WordPress installer with virus…
Will there be any anti-virus support, an anti-virus plugin like it’s done in other panels?
Will there be any anti-virus support, an anti-virus plugin like it’s done in other panels?
First of all, not need to post nudes here. We just understand that your website got infected. Or blur image before posting to public official forum.
The second part of my answer related to wordpress and viruses.
In short: there are no easy solution against hacks. Not need to blame or switch responsibility of administrating and managing your own WordPress installation, and switching responsibility from yourself to control panel developers. This does not work like that. The guys who own server & provide services to people, and who own the website - responsible for the content inside the website. Not CP devs.
How to minimize risks to be infected?
easy solution: pay for paid WAF (Web Application Firewall) with good filters for your WordPress installation.
For example: https://sucuri.net/website-firewall/
Yes, it will not close all security holes, and issues with your website, but it will filter all potentially dangerous requests to your website, and will keep your website safe with much more higher chance than without WAF at all. If your websites got infected frequently - it’s a time to think that you doing something wrong. Maybe need to consider to purchase WAF, and check how it will going.
Not easy solution:
- Manage your website & server.
Yes, this is extremely hard, yes, this is require a lot of time, yes this is painful, and need to know a lot of small details how to do it properly. Thats why there are educated people who doing that for money. Hosting website in extremely dangerous enveriopment when everyone wish to hack your website to abuse and use for pornography and other scam while you’re not familiar with basic steps how protect yourself in this enveriopment - bad idea. And again this is about switching responsibility from yourself or your client who owns website to control panel. I.e. easy to blame someone else for your fault, than yourself.
Where to start learning curve how to organize properly everything to minimize potential hacks against your website?
You must start with 4:
- backups
- monitoring & alerts
- frequent updates of outdated plugins/wordpress
- don’t use any nulled shit (nulled themes, plugins, etc)
Usually this is more than enough.
I’ve seen many people who said: “i dunno what happened, my website hacked”.
And when I’ve opened with wp cli plugin list, i found maybe 80% of plugins - paid one, and nulled, and the same related to theme.
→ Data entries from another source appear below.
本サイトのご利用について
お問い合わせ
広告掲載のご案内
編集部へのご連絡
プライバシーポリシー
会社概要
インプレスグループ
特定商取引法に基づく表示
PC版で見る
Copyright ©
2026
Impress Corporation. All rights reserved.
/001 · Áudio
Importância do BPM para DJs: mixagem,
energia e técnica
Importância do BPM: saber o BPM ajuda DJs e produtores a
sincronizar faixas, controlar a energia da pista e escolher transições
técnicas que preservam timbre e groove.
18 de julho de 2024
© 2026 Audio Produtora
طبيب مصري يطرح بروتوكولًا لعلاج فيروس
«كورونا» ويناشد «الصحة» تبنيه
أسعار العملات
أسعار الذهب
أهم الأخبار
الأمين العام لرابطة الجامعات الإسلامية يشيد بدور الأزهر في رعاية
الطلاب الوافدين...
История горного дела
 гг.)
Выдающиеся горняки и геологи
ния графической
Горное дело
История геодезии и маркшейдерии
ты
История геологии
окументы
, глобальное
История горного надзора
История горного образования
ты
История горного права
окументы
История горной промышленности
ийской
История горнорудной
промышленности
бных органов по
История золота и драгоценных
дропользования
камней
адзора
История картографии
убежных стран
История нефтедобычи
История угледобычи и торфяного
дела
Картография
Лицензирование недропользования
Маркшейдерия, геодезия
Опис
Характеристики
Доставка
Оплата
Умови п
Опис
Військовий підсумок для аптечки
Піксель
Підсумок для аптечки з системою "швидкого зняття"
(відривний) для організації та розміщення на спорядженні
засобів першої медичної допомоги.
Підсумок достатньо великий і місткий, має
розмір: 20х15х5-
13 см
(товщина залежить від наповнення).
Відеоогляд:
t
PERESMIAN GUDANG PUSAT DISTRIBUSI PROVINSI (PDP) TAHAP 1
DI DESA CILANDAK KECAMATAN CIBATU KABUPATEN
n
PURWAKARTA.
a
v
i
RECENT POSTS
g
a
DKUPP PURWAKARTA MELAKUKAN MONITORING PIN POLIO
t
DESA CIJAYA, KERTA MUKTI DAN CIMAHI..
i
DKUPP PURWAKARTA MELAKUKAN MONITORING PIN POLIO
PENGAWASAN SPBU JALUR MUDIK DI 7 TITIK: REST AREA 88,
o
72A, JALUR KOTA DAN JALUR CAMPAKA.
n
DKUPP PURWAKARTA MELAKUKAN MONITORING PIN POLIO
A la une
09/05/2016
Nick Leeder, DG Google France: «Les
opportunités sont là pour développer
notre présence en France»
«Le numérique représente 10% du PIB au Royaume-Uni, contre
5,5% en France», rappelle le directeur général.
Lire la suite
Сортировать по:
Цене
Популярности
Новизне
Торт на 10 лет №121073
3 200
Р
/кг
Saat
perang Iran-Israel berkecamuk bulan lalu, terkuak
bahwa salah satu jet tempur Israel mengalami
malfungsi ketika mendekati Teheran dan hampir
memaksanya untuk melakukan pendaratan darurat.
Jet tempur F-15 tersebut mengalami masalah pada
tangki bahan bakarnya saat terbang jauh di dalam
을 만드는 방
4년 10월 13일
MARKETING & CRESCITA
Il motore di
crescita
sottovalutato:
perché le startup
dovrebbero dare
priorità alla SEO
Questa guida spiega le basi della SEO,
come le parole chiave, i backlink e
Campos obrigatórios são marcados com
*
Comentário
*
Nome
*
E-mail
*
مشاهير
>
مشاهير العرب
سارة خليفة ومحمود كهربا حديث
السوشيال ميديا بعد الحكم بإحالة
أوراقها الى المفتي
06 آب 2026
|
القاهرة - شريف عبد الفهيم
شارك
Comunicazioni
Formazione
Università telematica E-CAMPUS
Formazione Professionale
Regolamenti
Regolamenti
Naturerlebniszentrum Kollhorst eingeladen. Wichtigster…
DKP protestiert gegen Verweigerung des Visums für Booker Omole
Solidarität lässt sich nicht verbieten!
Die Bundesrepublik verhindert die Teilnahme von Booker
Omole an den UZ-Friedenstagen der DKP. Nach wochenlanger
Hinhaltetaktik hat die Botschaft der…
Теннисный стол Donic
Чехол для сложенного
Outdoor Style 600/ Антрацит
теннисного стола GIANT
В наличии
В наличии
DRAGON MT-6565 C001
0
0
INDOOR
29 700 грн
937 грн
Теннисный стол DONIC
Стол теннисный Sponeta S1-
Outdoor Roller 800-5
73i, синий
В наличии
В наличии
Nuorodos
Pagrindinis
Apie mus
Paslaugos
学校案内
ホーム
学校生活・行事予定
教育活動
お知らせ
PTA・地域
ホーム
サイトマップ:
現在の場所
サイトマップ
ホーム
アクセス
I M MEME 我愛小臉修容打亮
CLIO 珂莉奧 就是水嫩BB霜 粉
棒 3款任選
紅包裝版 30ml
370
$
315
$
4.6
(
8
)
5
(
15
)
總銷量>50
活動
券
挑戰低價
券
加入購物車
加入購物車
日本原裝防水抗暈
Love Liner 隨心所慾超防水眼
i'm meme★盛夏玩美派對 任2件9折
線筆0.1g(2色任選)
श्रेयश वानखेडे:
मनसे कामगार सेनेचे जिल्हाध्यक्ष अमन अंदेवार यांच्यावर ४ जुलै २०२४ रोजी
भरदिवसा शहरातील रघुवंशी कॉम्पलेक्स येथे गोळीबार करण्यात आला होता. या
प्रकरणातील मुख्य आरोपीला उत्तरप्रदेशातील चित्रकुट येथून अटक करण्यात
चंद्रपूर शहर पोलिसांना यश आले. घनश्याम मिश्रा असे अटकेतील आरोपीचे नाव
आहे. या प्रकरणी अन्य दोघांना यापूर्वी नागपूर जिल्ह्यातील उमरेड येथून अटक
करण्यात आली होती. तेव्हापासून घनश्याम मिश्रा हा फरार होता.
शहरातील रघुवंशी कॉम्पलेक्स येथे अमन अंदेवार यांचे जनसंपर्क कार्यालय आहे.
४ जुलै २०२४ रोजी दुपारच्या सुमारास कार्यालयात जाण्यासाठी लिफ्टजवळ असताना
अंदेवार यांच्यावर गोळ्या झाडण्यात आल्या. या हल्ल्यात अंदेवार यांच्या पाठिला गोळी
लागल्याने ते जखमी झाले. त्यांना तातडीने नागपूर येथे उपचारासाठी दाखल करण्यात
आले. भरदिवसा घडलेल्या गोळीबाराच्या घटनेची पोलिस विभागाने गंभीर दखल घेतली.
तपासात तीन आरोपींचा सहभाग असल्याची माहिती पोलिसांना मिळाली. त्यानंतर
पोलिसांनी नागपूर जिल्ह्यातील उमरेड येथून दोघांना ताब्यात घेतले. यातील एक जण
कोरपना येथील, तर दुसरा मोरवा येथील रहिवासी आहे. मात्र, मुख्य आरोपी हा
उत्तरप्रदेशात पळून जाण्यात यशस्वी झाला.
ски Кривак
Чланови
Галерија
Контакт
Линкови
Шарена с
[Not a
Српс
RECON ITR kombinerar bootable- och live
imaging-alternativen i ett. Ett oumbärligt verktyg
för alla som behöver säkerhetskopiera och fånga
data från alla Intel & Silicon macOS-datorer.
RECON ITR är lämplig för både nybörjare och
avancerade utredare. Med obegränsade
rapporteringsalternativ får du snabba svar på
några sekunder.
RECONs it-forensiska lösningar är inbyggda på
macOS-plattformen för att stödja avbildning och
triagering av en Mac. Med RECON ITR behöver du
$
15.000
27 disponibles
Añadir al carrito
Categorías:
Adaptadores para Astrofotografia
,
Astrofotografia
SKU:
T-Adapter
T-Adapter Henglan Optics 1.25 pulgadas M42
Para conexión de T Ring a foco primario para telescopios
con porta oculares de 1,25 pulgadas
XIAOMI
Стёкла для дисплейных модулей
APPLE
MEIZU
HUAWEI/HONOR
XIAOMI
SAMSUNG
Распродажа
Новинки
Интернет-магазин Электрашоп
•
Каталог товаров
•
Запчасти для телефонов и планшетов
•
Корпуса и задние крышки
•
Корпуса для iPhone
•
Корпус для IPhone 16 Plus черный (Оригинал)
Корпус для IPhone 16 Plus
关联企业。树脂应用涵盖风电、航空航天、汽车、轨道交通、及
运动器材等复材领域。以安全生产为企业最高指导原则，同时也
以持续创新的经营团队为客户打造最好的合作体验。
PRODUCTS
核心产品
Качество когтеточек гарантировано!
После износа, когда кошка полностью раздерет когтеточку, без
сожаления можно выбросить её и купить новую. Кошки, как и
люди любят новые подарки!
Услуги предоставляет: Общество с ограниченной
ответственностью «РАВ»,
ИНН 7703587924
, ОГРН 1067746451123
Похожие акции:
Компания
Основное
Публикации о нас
How the heck such website should be safe it’s already has inside tons of exploits from nulled plugins / themes?
When you have regular backups (incremental) and you can easy return to any day in time from begining of hosting your website - it’s greatly help to find most of the issues with website, and roll back to any point in time when everything was good.
Monitoring required to check your CPU / ram / network usage, and alerts when something suspicious happened. For example on your screenshots above, some video files uploaded. If you had properly configured monitoring you can in theory get a notification that you have traffic spike, and immanently react and turn off server. One of example monitoring’s that can able to help with that called https://www.netdata.cloud/
Plus there are infinite abilities to implement different bash scripts that will check your wordpress installation folder, and track for a new files uploaded, or track what files changed (git init for example of the folder of your wordpress installation).
Also i recommend to start reading OWASP resources.
You can start with something like this one: https://owasp.org/www-pdf-archive/WordPress_Security_Implementation_Guideline_-_OWASP_Romania_InfoSec_Conference_2014.pdf
and https://owasp.org/www-chapter-ghana/assets/slides/Niiankrah_owasp_nov_18.pdf
2 Likes
Thank you for your reply, but you must understand that I have not uploaded anything to the website. I just used the installer in the hestia admin panel, this means that hestia itself has security problems
we just pull the source from wordpress, I’m not aware of any issues right now. PS: redacted links.
2 Likes
upload here access.log & error.log of infected domain.
1 Like
Just did a fresh test installation, no issues at all - probaly a local problem - provide more informations.
3 Likes
We download Wordpress via WP-CLI . So If there is something wrong with you need to check there…
1 Like
This topic was automatically closed 30 days after the last reply. New replies are no longer allowed.